▶ Record extracts

※ ※ ※

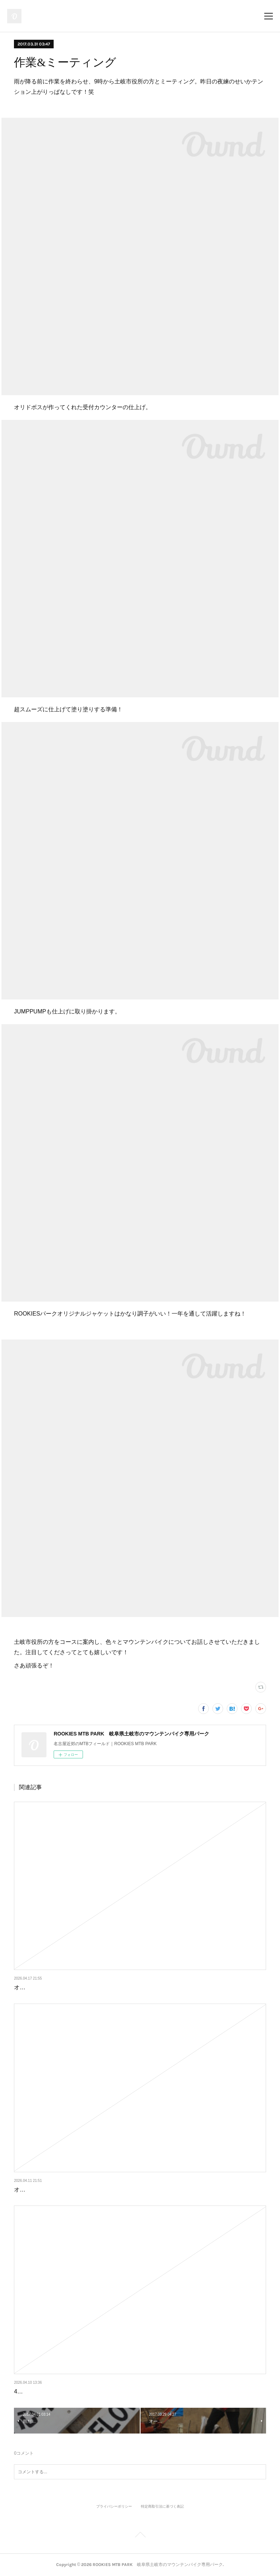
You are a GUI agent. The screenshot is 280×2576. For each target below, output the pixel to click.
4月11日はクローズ (39, 2391)
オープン (25, 1987)
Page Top (140, 2536)
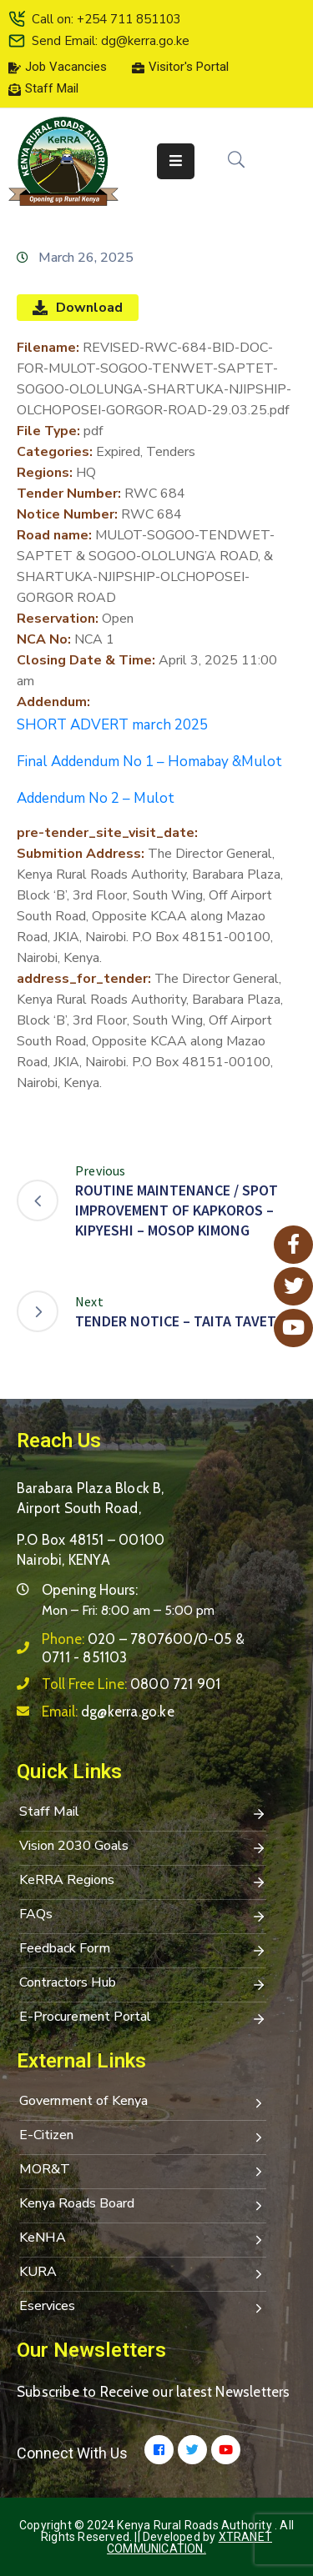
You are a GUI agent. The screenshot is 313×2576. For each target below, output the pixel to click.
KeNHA (142, 2239)
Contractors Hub (142, 1984)
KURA (142, 2273)
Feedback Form (142, 1950)
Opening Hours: (90, 1589)
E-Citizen (142, 2137)
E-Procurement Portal (142, 2018)
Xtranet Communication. (189, 2542)
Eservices (142, 2307)
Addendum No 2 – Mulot (95, 798)
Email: (108, 1711)
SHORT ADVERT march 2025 (112, 724)
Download (78, 307)
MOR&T (142, 2171)
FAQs (142, 1916)
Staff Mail (142, 1813)
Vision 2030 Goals (142, 1847)
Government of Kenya (142, 2102)
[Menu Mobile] (175, 161)
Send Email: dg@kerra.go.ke (110, 41)
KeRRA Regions (142, 1881)
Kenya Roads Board (142, 2205)
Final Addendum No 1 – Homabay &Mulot (149, 761)
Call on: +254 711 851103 (106, 19)
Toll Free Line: (131, 1684)
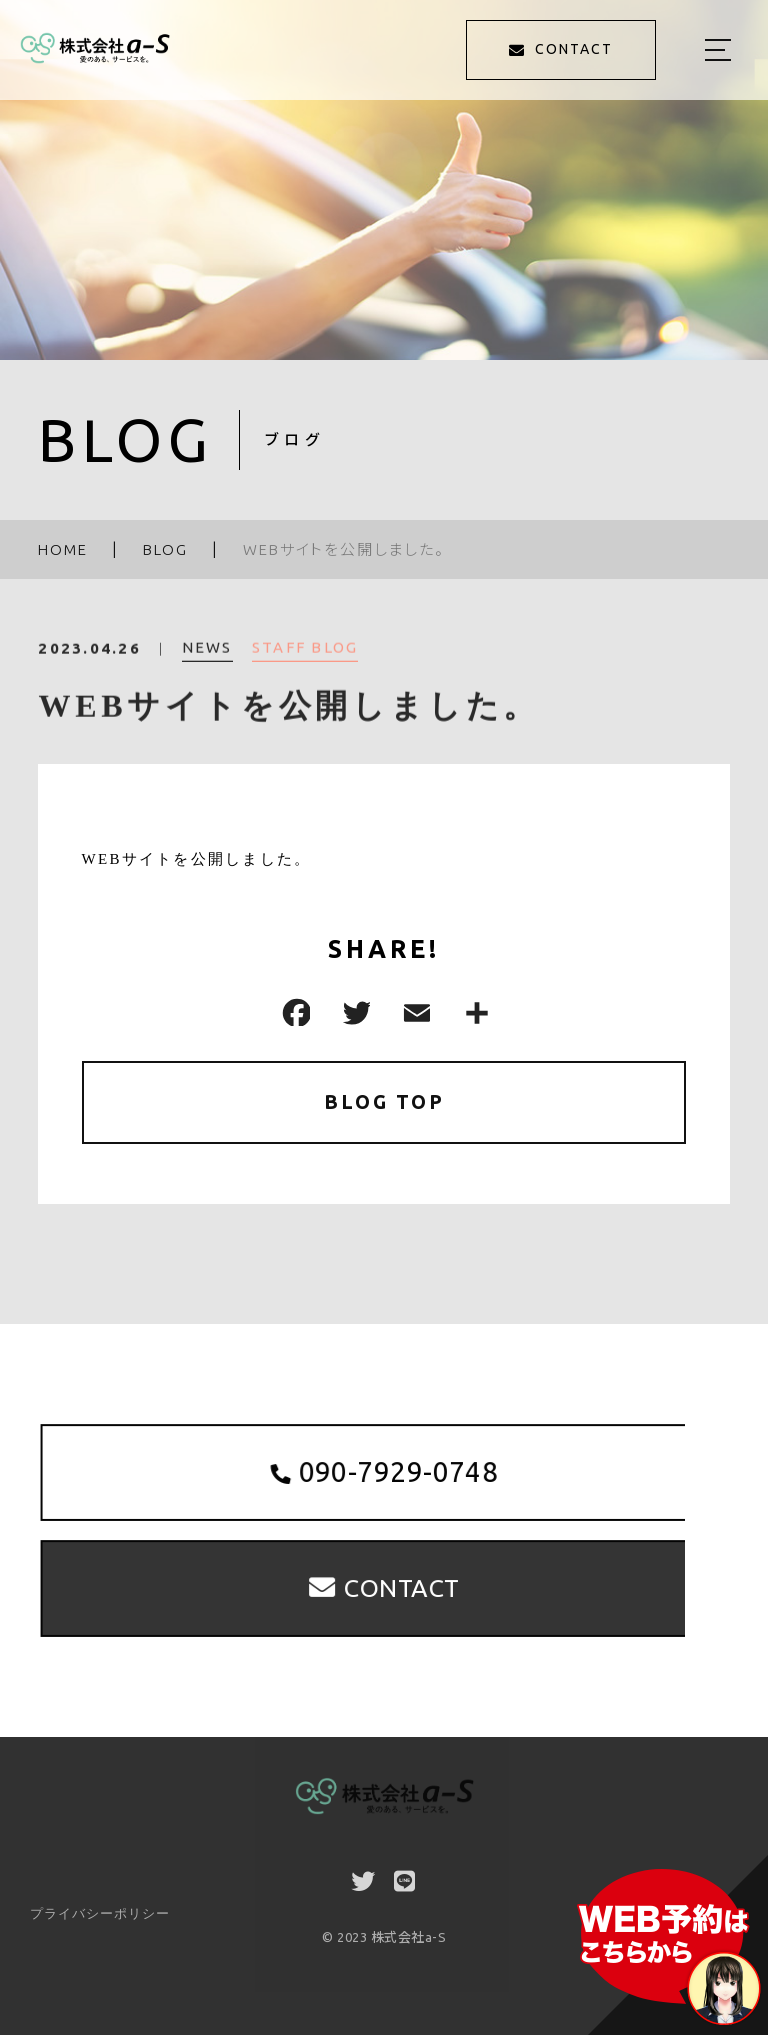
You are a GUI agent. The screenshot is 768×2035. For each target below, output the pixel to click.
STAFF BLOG (305, 656)
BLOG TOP (384, 1102)
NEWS (207, 656)
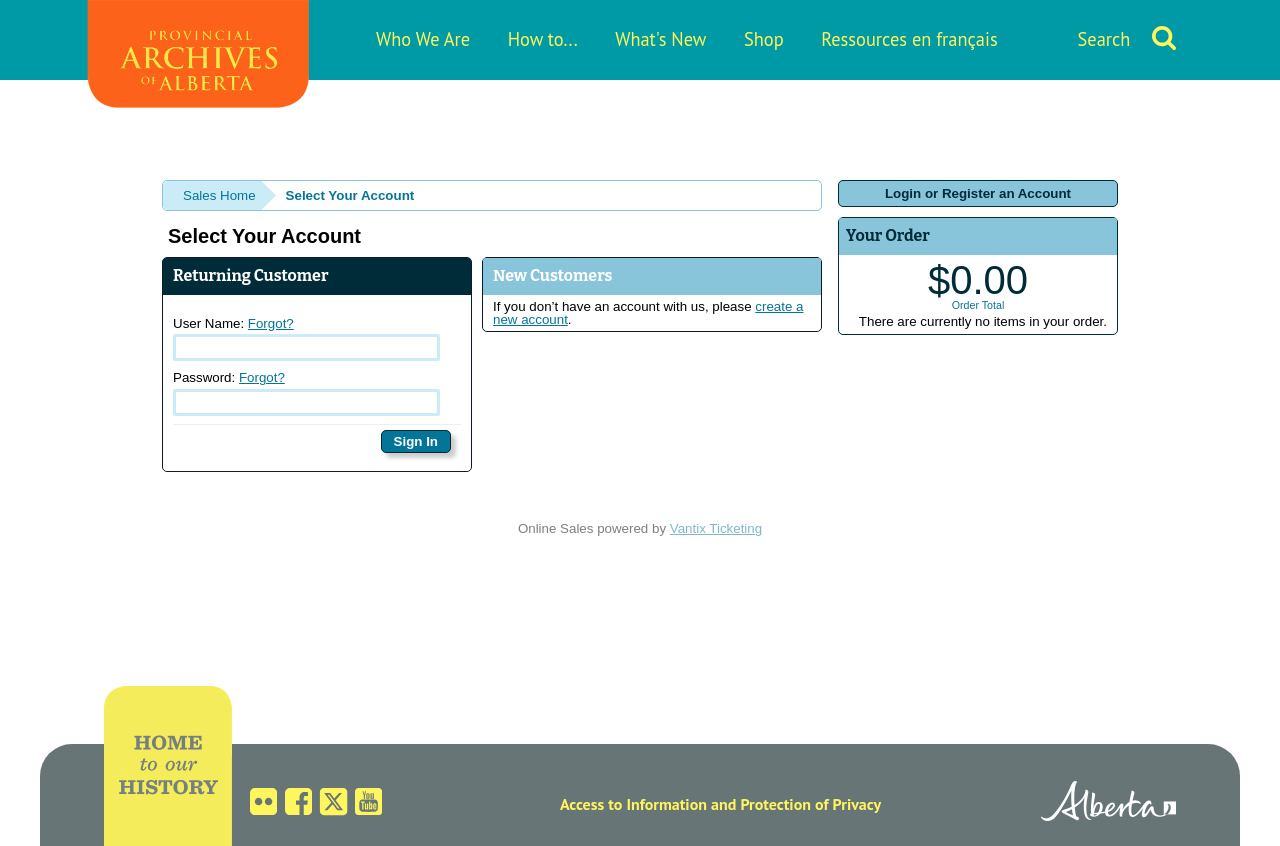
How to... (543, 39)
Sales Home (219, 195)
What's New (660, 39)
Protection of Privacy (810, 804)
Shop (764, 39)
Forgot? (271, 323)
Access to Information (633, 804)
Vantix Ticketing (716, 528)
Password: (306, 393)
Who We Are (423, 39)
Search (1104, 39)
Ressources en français (909, 39)
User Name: (306, 339)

※ ※ ※

▶ Problem requirements
Output the line bearing "Protection of Privacy (810, 804)" along with all the lines after it through the end of the entries, exactly, and no other lines.

▶ Exercise solution
Protection of Privacy (810, 804)
Shop (764, 39)
Forgot? (271, 323)
Access to Information (633, 804)
Vantix Ticketing (716, 528)
Password: (306, 393)
Who We Are (423, 39)
Search (1104, 39)
Ressources en français (909, 39)
User Name: (306, 339)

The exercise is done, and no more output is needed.